YOUR INSTRUCTIONS
If a line below contains the string "Accounts", return that line.

PROVIDED MATERIAL
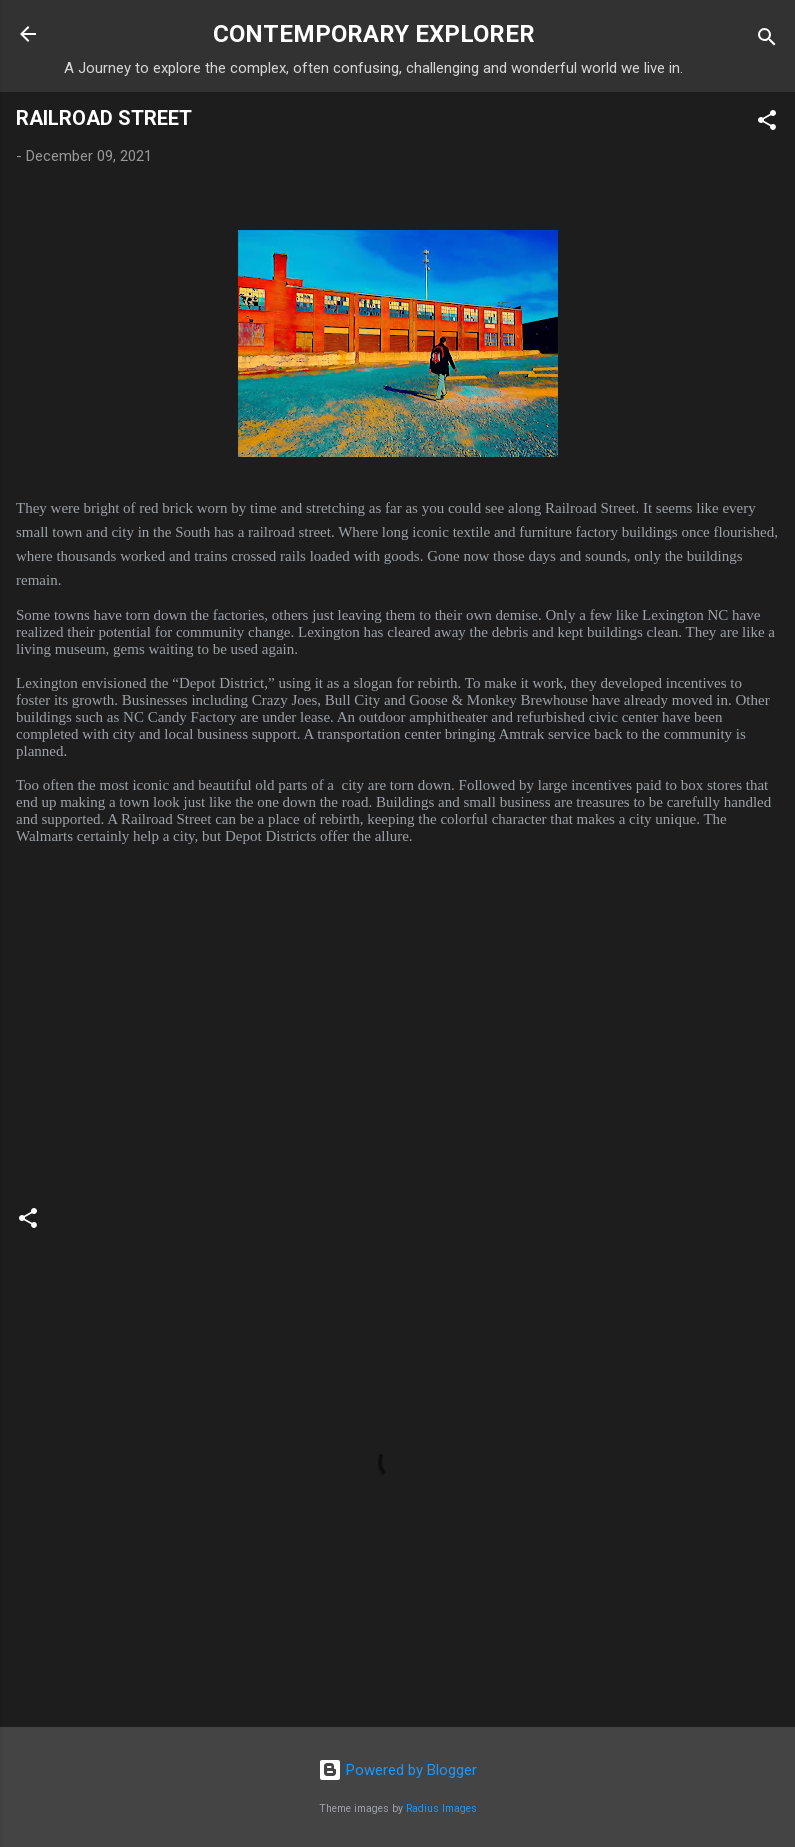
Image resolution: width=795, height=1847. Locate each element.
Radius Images (441, 1808)
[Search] (767, 40)
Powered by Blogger (397, 1770)
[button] (767, 123)
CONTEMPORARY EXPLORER (374, 34)
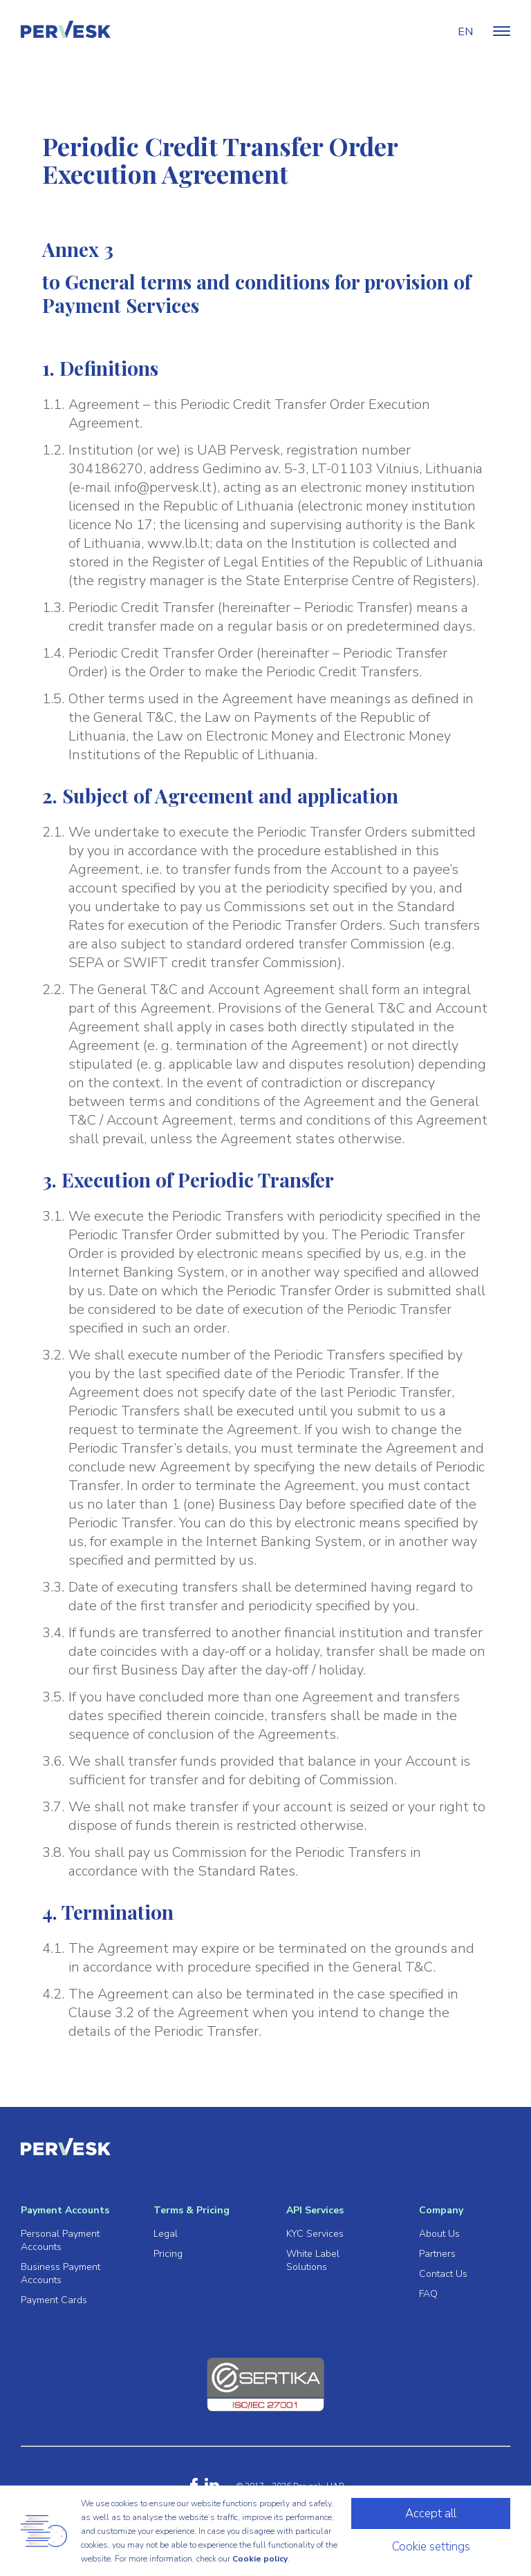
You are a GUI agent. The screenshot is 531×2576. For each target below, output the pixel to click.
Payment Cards (54, 2300)
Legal (165, 2233)
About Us (439, 2233)
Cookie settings (431, 2547)
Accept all (430, 2513)
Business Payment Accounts (60, 2273)
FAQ (428, 2293)
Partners (437, 2253)
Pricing (168, 2253)
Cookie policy (260, 2558)
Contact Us (443, 2273)
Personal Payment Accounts (60, 2240)
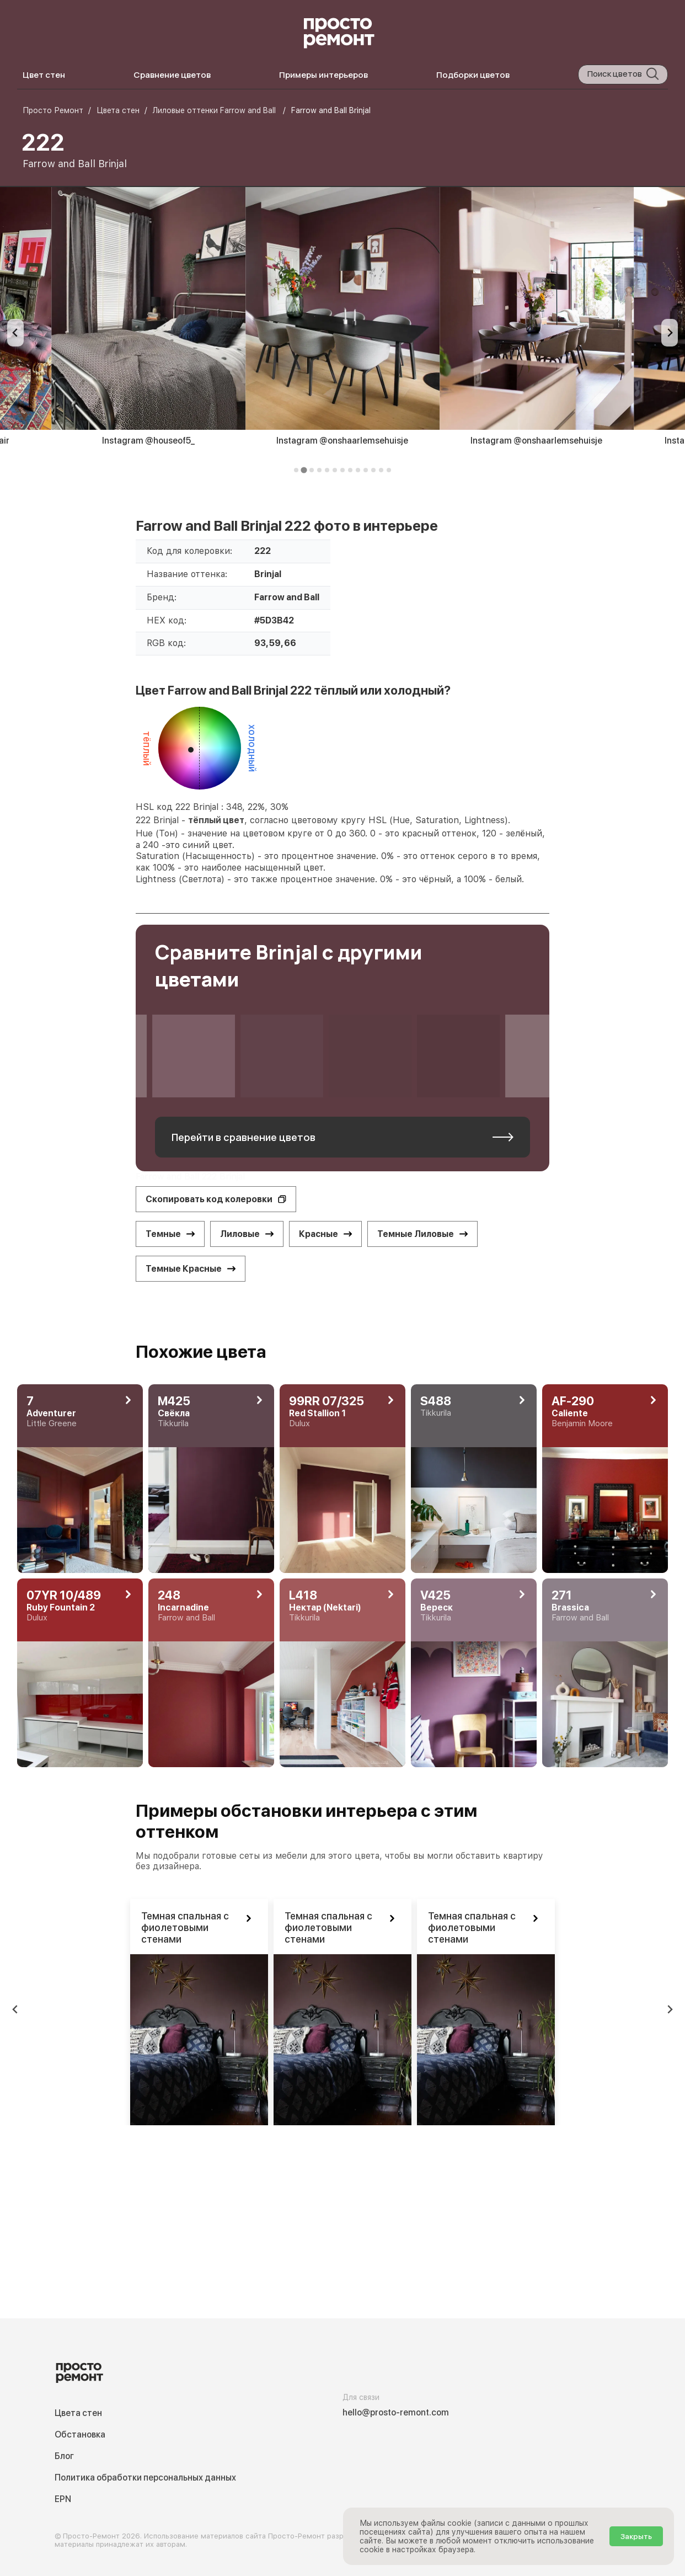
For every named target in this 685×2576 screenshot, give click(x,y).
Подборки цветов (473, 75)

THE ANSWER
Business Payment Accounts (60, 2273)
Personal Payment Accounts (60, 2240)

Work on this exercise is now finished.